Elvis Presley, Jesus Christ, John Dillinger, Geronimo, Robert Johnson, Martin Luther King, Woody Guthrie, John F. Kennedy. All are present and accounted for, if not named out loud. There are ghosts swirling around this record, like the idle thoughts of someone blasting across the country along backroads, kicking up great plumes of dust and memories. The person behind the wheel is running from death, divorce, dissolution, bankruptcy, drug abuse, scandal, heartbreak – running into the arms of America. Behind that wheel, fixed in motion, nestled within the solid arms of a great big country, is the perfect place to make peace with the most difficult questions.

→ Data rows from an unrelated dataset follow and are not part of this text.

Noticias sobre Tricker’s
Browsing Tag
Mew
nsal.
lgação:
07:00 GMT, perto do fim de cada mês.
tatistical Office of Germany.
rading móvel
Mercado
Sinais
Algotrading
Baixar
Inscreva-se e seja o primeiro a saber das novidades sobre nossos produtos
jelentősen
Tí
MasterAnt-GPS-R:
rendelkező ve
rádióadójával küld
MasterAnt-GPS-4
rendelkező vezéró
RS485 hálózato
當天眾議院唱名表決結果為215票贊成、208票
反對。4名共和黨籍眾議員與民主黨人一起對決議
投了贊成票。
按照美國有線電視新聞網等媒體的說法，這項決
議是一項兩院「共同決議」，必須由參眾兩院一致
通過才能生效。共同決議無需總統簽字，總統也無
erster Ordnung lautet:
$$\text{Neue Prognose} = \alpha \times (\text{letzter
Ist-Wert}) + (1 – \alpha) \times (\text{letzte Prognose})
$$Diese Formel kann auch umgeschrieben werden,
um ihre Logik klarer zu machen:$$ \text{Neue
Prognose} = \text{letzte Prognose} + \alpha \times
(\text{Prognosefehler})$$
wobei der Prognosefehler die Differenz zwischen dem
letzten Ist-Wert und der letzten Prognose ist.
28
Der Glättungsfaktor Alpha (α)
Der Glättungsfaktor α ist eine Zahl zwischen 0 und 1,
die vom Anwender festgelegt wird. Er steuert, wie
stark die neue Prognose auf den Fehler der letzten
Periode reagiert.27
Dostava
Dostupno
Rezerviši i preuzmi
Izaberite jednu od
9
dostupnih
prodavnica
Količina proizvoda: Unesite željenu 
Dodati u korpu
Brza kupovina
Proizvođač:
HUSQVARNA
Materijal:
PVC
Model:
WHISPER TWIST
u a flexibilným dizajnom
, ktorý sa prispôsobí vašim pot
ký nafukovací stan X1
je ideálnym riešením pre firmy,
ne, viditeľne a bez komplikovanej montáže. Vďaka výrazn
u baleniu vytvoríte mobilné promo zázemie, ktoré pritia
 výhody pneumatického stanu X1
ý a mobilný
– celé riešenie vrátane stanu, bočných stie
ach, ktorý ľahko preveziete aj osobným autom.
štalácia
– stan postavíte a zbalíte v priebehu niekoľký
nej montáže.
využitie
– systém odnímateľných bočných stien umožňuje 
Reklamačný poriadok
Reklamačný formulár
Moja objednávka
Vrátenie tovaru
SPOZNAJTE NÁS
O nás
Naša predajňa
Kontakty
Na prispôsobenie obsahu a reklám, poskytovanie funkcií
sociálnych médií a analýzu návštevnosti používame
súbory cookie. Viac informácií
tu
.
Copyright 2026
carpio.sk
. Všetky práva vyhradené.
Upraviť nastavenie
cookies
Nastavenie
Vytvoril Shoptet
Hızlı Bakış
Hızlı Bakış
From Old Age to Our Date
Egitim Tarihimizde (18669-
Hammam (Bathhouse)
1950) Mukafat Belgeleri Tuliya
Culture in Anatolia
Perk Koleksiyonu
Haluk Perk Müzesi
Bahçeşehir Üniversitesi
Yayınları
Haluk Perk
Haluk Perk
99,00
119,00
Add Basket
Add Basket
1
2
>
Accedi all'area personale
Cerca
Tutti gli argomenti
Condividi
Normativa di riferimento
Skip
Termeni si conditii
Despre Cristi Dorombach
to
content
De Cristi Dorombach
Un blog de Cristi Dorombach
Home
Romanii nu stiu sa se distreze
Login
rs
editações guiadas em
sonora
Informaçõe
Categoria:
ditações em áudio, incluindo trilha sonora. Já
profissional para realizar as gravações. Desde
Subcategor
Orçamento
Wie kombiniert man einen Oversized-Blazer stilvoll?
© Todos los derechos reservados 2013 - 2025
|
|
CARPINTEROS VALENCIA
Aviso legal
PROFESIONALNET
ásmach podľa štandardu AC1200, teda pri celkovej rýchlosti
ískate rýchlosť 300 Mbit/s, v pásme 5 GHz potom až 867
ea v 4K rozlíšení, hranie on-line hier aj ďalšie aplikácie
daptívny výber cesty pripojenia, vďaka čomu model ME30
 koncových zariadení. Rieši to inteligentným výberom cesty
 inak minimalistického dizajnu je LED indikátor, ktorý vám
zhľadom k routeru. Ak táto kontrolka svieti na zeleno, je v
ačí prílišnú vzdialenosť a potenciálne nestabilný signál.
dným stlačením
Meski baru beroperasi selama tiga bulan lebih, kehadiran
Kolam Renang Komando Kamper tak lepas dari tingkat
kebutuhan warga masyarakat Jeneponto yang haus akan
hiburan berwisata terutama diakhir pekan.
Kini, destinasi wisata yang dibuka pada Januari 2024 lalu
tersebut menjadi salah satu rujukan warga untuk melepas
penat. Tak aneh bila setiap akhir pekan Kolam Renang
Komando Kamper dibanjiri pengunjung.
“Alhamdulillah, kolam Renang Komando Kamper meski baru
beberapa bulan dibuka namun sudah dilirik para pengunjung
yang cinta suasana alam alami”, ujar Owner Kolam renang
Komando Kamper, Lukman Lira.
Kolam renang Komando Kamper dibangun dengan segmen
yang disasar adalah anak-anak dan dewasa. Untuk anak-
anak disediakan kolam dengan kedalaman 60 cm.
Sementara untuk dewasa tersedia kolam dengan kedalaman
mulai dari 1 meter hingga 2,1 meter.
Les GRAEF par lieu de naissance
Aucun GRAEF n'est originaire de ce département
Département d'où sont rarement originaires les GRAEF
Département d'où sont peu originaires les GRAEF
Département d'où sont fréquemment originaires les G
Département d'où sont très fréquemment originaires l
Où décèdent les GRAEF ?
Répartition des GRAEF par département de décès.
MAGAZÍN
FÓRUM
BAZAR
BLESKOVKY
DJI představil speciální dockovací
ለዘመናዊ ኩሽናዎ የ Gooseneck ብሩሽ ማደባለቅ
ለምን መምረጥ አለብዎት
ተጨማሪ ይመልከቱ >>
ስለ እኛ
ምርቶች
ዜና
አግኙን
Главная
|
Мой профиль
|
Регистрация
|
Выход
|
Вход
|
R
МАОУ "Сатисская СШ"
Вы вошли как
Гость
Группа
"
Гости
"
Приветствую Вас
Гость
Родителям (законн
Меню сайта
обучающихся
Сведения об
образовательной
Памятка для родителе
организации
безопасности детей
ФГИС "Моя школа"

‘Where The Streets Have No Name’ hits the open road in search of reinvention. ‘I Still Haven’t Found What I’m Looking For’ is spiritual questing, a journey into the desert. ‘With Or Without You’ questions the precepts of love. ‘Bullet The Blue Sky’ is war and God and money. ‘Running To Stand Still’ is a deadly habit. ‘Red Hill Mining Town’ is a broken family. And finally the fever lifts with ‘In God’s Country’ and ‘Trip Through Your Wires’, as we break on through to the other side and exalt in a country so big that it makes any problem seem small. Here it seems, we can escape the self and arrive in a new place. But ‘One Tree Hill’ and ‘Exit’ present the same conclusion to two different questions – the peaceful and the mad both end up in pine boxes. ‘Mothers Of The Disappeared’ is their eulogy.
This album’s working title was The Two Americas. That title came from lead singer and songwriter Bono, who had “…started to see two Americas, the mythic America and the real America.” But you can no sooner divide the country that way than you can separate a horse from the horse’s ass. America is contradiction and conformity, beauty and ugliness, great and small. America made the myths that made America, and every day we make more. Nearly every road leads to one…
Listen: Bullet The Blue Sky
Listen: Running To Stand Still
Listen: Trip Through Your Wires
Tags: The Joshua Tree, U2
27 August 2010 at 7:23 am |
even the photo on the cover scream pretentious assholes but i’d be lying if i said i had never gotten laid to this album back in the day…..
8 September 2010 at 2:18 am |
Blech. The first bad record from U2, (but certainly not the last!).